Na zdjęciu Grzegorz Walasek Foto: KŻ Orzeł Łódź
Share on facebook
Share on twitter
Share on linkedin
Share on email
Share on whatsapp

Błyskawicznie zakończyło się spotkanie Arged Malesy Ostrów Wielkopolski z zielona-energia.com Włókniarzem Częstochowa. Z uwagi na opady deszczu sędzia Piotr Lis zdecydował się na przerwanie meczu i zaleczenie wyniku 30:24 dla gości. W opinii Grzegorza Walaska można było odjechać kilka biegów więcej.

 

ŻUŻEL MOŻESZ OBSTAWIAĆ DO 500 ZŁOTYCH BEZ RYZYKA W FUKSIARZ.PL. ZAREJESTRUJ SIĘ TUTAJ

Ostrowianie mogą mieć ogromny niedosyt po niedzielnym starciu. Na początku spotkania znacznie lepiej wyglądał Włókniarz, ale od siódmej gonitwy beniaminek wyraźnie złapał wiatr w żagle. Zespołowi Arged Malesy udało się zmniejszyć straty do sześciu oczek.

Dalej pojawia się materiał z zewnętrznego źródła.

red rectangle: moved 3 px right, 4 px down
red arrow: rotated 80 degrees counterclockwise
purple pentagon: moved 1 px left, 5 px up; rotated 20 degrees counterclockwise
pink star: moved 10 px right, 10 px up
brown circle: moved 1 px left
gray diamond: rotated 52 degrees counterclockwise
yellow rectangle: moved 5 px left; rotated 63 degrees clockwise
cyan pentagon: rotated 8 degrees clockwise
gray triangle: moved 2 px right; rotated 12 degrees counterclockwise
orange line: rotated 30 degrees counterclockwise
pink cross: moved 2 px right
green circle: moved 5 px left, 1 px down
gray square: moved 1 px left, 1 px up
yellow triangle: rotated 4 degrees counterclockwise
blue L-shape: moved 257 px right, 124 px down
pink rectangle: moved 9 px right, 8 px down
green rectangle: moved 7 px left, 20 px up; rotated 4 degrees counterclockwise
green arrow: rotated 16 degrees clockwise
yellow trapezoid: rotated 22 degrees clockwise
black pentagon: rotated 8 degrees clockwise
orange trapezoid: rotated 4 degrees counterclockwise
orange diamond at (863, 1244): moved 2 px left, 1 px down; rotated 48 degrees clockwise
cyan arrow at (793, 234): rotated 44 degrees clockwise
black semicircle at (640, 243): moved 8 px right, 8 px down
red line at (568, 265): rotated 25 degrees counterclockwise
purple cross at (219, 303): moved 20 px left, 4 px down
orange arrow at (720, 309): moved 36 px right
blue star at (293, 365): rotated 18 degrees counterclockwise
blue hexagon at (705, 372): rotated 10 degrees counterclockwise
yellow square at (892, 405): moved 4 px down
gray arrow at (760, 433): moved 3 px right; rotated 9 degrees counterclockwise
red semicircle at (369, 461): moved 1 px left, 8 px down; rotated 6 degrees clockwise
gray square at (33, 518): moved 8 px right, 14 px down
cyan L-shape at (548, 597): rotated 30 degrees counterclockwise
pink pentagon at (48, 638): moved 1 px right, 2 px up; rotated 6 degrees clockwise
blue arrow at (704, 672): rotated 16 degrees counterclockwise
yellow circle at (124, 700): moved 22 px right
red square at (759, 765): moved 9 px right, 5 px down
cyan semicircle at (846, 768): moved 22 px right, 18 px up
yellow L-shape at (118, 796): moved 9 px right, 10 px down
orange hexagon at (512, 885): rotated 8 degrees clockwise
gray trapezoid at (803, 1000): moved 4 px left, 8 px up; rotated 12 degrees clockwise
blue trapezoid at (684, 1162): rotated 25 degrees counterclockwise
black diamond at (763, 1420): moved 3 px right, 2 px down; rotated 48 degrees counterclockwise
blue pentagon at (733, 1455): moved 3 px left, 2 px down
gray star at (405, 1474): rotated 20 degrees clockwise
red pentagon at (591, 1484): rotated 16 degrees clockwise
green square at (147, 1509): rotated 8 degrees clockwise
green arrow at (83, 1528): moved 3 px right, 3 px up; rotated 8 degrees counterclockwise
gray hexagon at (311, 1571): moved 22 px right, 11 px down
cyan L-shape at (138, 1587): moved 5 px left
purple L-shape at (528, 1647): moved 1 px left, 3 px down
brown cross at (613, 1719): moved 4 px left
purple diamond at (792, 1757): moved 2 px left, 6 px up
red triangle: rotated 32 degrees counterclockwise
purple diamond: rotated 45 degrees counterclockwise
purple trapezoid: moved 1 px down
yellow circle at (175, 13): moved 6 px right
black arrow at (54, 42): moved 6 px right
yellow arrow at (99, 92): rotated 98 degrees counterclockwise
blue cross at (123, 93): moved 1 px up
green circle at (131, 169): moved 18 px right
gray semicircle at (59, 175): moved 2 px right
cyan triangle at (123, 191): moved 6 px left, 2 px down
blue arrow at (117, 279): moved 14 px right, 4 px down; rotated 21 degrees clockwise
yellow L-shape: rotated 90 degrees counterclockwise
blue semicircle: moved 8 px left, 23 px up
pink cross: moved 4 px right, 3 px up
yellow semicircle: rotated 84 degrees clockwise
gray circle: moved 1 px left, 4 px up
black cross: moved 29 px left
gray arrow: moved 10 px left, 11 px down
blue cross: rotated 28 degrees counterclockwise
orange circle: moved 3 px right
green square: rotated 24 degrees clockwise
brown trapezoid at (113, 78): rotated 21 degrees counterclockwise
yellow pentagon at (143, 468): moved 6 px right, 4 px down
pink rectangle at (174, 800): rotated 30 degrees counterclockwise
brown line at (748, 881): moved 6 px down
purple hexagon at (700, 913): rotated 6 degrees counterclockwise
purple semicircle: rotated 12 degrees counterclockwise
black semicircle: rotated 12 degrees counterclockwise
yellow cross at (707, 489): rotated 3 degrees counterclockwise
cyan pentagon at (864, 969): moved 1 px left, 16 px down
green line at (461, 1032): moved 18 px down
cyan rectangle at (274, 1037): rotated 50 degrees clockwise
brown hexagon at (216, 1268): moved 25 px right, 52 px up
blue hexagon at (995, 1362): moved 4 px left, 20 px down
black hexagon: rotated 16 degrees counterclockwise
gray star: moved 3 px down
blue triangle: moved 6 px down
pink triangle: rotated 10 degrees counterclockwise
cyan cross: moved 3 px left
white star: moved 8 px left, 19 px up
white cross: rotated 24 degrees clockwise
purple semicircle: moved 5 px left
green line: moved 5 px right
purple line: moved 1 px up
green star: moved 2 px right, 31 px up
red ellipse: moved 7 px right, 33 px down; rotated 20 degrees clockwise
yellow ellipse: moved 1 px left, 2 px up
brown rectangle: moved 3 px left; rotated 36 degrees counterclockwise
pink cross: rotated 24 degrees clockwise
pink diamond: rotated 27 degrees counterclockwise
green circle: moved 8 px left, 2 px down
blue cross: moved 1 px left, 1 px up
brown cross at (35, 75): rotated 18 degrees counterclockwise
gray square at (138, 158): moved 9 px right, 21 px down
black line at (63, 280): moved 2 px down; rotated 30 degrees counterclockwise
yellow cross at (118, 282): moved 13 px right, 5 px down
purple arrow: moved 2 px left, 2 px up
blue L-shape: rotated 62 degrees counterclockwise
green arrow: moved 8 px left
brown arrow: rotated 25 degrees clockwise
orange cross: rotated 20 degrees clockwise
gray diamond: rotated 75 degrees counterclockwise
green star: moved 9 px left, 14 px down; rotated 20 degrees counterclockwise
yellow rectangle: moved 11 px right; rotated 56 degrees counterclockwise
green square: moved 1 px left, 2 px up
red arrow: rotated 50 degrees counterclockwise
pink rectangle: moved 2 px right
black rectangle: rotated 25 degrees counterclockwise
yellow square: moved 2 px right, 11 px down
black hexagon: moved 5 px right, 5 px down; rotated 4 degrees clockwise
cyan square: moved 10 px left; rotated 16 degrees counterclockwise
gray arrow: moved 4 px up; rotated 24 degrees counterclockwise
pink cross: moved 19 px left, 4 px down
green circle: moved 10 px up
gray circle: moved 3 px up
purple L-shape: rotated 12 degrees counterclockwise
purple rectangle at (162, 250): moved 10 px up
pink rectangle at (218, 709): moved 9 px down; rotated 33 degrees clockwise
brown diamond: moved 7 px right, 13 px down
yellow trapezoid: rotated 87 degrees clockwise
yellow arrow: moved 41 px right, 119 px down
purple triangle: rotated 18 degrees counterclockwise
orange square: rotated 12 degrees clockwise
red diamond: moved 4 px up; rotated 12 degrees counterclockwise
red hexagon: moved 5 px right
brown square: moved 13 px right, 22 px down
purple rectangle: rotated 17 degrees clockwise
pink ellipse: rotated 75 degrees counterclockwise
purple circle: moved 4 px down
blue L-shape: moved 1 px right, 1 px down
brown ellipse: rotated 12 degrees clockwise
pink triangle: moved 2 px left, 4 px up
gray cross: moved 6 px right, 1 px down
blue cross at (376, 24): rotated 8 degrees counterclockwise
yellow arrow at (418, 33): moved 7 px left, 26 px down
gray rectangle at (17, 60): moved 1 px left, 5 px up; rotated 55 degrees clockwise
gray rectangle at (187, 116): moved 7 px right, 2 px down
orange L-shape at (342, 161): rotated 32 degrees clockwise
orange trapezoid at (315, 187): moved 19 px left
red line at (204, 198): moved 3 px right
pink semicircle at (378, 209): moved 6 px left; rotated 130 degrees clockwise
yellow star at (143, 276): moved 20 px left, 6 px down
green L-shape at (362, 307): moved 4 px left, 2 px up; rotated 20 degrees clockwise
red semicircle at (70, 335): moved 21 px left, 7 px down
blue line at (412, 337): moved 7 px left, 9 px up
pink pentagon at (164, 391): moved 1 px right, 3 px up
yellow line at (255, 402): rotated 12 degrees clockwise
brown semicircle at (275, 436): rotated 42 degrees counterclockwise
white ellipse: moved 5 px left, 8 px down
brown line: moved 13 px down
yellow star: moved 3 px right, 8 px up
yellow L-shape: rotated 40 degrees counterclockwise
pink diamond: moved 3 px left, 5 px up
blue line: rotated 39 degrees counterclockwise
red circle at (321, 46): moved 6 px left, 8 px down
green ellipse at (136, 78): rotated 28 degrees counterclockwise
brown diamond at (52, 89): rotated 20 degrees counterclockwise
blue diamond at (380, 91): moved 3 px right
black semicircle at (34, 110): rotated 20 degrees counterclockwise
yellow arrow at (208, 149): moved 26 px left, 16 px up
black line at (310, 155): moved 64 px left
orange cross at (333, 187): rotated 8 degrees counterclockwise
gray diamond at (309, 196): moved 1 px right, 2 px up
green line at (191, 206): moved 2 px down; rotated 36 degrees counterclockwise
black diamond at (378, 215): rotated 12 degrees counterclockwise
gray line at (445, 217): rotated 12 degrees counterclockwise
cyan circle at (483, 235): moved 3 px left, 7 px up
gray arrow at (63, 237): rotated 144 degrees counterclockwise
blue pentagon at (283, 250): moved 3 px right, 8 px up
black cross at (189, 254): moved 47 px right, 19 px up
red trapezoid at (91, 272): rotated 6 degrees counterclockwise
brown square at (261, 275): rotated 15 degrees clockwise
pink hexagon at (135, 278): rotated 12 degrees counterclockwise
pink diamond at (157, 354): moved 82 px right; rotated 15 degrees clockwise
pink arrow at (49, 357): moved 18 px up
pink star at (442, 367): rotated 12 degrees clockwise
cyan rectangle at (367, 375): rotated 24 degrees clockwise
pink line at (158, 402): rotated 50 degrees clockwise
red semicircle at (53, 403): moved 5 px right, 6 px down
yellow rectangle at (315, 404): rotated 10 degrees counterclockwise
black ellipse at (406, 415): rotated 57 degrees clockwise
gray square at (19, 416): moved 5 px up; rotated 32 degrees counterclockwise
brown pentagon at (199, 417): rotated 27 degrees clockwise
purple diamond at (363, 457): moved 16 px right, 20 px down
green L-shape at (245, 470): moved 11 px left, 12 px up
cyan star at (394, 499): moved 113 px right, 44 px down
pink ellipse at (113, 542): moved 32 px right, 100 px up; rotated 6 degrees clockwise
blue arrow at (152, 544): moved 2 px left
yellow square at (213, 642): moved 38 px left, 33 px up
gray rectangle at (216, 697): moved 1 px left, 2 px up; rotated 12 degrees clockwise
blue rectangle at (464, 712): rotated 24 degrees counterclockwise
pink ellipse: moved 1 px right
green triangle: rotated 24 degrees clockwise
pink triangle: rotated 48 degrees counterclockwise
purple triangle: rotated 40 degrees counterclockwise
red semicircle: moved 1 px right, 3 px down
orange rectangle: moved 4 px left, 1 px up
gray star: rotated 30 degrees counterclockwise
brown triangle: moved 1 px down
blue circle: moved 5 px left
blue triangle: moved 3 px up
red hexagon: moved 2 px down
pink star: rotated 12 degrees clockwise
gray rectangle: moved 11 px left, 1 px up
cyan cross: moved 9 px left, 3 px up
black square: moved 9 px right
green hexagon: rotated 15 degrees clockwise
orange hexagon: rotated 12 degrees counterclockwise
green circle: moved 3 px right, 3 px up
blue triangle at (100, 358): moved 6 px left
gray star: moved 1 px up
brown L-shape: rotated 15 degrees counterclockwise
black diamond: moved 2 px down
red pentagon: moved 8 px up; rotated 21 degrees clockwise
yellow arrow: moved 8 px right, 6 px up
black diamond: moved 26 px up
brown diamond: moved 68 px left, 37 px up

– Jeżeli mamy zaczynać zawody, to z myślą, żeby je skończyć. Tak to pracowało, bo jechaliśmy bez równań. Teraz troszeczkę mocniej pada, ale wydaje mi się, że te kilka biegów mogliśmy jeszcze pojechać bez większych kłopotów. Wiem, że warunki deszczowe nie są najlepsze do ścigania, bo ten trzeci czy czwarty zawodnik ma bardzo słabą widoczność. My chcieliśmy jechać. Sędzia mógł jeszcze poczekać dwa-trzy biegi. Tor był mokry, ale nie na tyle niebezpieczny by się na nim nie ścigać – komentował Walasek na antenie Canal+Sport 5.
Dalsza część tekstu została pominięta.